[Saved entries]
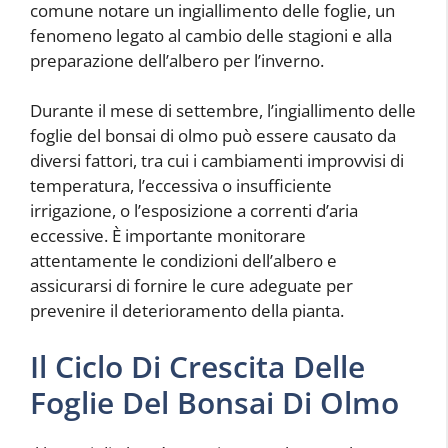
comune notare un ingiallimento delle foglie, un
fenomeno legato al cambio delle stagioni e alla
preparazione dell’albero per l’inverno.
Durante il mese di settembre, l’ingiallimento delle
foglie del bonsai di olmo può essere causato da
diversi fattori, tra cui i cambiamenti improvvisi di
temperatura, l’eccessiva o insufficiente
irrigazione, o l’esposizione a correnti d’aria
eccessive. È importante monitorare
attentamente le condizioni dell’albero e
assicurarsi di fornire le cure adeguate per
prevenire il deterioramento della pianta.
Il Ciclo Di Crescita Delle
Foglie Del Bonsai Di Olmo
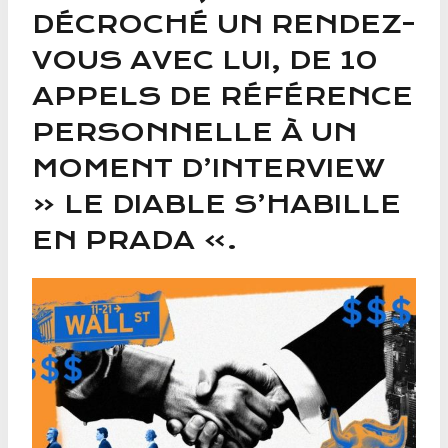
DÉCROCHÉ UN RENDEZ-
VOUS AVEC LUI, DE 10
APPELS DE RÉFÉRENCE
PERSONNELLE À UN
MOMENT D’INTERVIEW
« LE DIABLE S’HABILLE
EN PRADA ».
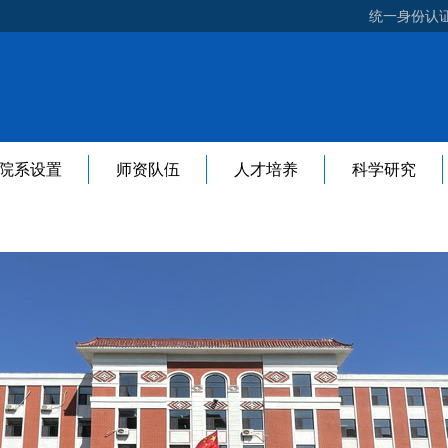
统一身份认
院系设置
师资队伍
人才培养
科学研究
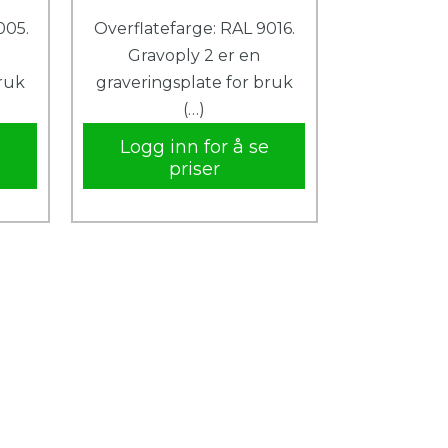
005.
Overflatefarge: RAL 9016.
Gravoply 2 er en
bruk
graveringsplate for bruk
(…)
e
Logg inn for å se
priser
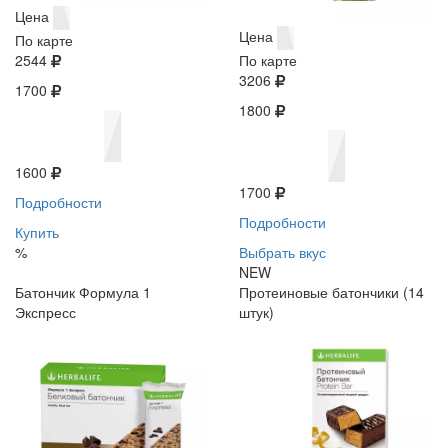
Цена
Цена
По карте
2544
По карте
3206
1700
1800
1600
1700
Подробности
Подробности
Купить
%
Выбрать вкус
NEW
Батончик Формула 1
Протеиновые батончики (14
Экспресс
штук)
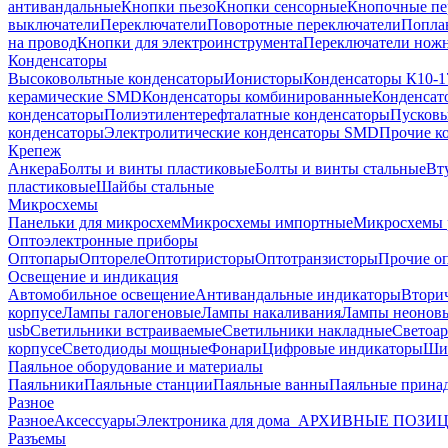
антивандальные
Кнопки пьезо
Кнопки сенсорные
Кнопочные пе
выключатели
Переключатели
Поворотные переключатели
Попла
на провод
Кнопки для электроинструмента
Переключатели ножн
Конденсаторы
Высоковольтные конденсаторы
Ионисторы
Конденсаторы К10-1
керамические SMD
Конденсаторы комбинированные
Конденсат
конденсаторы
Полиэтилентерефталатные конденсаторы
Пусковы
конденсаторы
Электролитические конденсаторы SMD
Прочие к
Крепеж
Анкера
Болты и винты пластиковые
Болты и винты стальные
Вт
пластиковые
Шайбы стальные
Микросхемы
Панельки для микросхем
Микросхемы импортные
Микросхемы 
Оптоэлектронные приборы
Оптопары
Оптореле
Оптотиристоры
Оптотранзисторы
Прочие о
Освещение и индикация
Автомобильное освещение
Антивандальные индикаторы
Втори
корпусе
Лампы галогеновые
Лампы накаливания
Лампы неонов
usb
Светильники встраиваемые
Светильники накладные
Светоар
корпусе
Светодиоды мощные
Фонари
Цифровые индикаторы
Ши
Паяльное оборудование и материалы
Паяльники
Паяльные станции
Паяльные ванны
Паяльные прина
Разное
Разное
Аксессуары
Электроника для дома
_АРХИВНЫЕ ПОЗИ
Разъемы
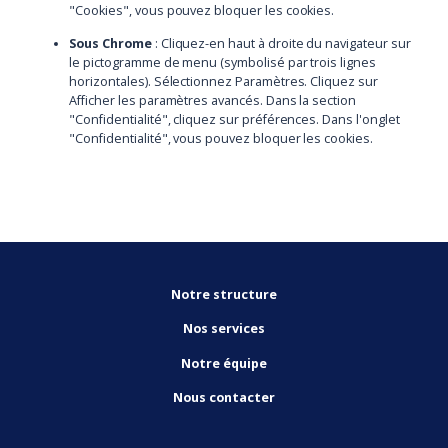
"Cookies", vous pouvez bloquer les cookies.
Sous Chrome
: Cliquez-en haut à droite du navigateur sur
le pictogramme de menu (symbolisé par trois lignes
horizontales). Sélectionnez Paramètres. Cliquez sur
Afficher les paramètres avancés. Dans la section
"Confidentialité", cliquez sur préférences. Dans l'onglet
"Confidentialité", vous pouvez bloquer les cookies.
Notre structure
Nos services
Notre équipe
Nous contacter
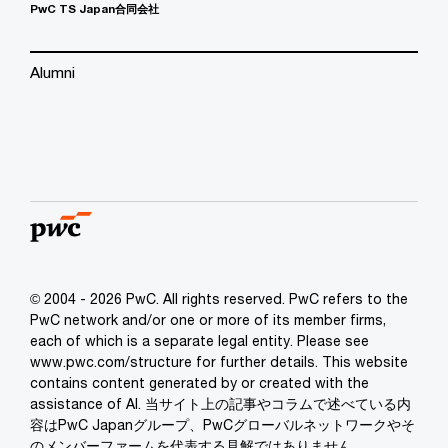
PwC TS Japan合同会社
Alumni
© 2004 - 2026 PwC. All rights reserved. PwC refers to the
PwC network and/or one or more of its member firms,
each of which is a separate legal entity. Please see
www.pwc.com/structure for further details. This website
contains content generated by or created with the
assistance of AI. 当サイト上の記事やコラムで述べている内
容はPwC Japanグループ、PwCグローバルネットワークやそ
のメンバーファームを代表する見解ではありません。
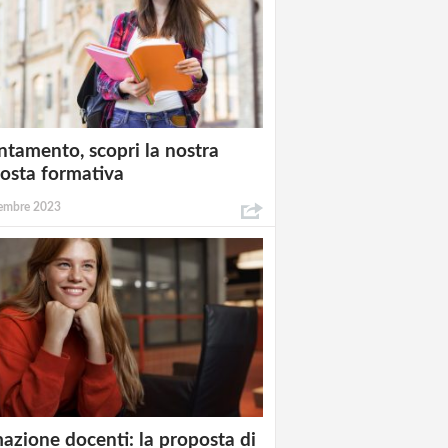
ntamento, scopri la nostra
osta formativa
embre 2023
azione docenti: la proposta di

◆ Work instruction ◆
Print every line above exactly as given, but not the pictures.

◆ Response for this exercise ◆
comune notare un ingiallimento delle foglie, un
fenomeno legato al cambio delle stagioni e alla
preparazione dell’albero per l’inverno.
Durante il mese di settembre, l’ingiallimento delle
foglie del bonsai di olmo può essere causato da
diversi fattori, tra cui i cambiamenti improvvisi di
temperatura, l’eccessiva o insufficiente
irrigazione, o l’esposizione a correnti d’aria
eccessive. È importante monitorare
attentamente le condizioni dell’albero e
assicurarsi di fornire le cure adeguate per
prevenire il deterioramento della pianta.
Il Ciclo Di Crescita Delle
Foglie Del Bonsai Di Olmo
DÉCROCHÉ UN RENDEZ-
VOUS AVEC LUI, DE 10
APPELS DE RÉFÉRENCE
PERSONNELLE À UN
MOMENT D’INTERVIEW
« LE DIABLE S’HABILLE
EN PRADA ».
统一身份认
院系设置
师资队伍
人才培养
科学研究
005.
Overflatefarge: RAL 9016.
Gravoply 2 er en
bruk
graveringsplate for bruk
(…)
e
Logg inn for å se
priser
Цена
Цена
По карте
2544
По карте
3206
1700
1800
1600
1700
Подробности
Подробности
Купить
%
Выбрать вкус
NEW
Батончик Формула 1
Протеиновые батончики (14
Экспресс
штук)
антивандальные
Кнопки пьезо
Кнопки сенсорные
Кнопочные пе
выключатели
Переключатели
Поворотные переключатели
Попла
на провод
Кнопки для электроинструмента
Переключатели ножн
Конденсаторы
Высоковольтные конденсаторы
Ионисторы
Конденсаторы К10-1
керамические SMD
Конденсаторы комбинированные
Конденсат
конденсаторы
Полиэтилентерефталатные конденсаторы
Пусковы
конденсаторы
Электролитические конденсаторы SMD
Прочие к
Крепеж
Анкера
Болты и винты пластиковые
Болты и винты стальные
Вт
пластиковые
Шайбы стальные
Микросхемы
Панельки для микросхем
Микросхемы импортные
Микросхемы 
Оптоэлектронные приборы
Оптопары
Оптореле
Оптотиристоры
Оптотранзисторы
Прочие о
Освещение и индикация
Автомобильное освещение
Антивандальные индикаторы
Втори
корпусе
Лампы галогеновые
Лампы накаливания
Лампы неонов
usb
Светильники встраиваемые
Светильники накладные
Светоар
корпусе
Светодиоды мощные
Фонари
Цифровые индикаторы
Ши
Паяльное оборудование и материалы
Паяльники
Паяльные станции
Паяльные ванны
Паяльные прина
Разное
Разное
Аксессуары
Электроника для дома
_АРХИВНЫЕ ПОЗИ
Разъемы
"Cookies", vous pouvez bloquer les cookies.
Sous Chrome
: Cliquez-en haut à droite du navigateur sur
le pictogramme de menu (symbolisé par trois lignes
horizontales). Sélectionnez Paramètres. Cliquez sur
Afficher les paramètres avancés. Dans la section
"Confidentialité", cliquez sur préférences. Dans l'onglet
"Confidentialité", vous pouvez bloquer les cookies.
Notre structure
Nos services
Notre équipe
Nous contacter
PwC TS Japan合同会社
Alumni
© 2004 - 2026 PwC. All rights reserved. PwC refers to the
PwC network and/or one or more of its member firms,
each of which is a separate legal entity. Please see
www.pwc.com/structure for further details. This website
contains content generated by or created with the
assistance of AI. 当サイト上の記事やコラムで述べている内
容はPwC Japanグループ、PwCグローバルネットワークやそ
のメンバーファームを代表する見解ではありません。
ntamento, scopri la nostra
osta formativa
embre 2023
azione docenti: la proposta di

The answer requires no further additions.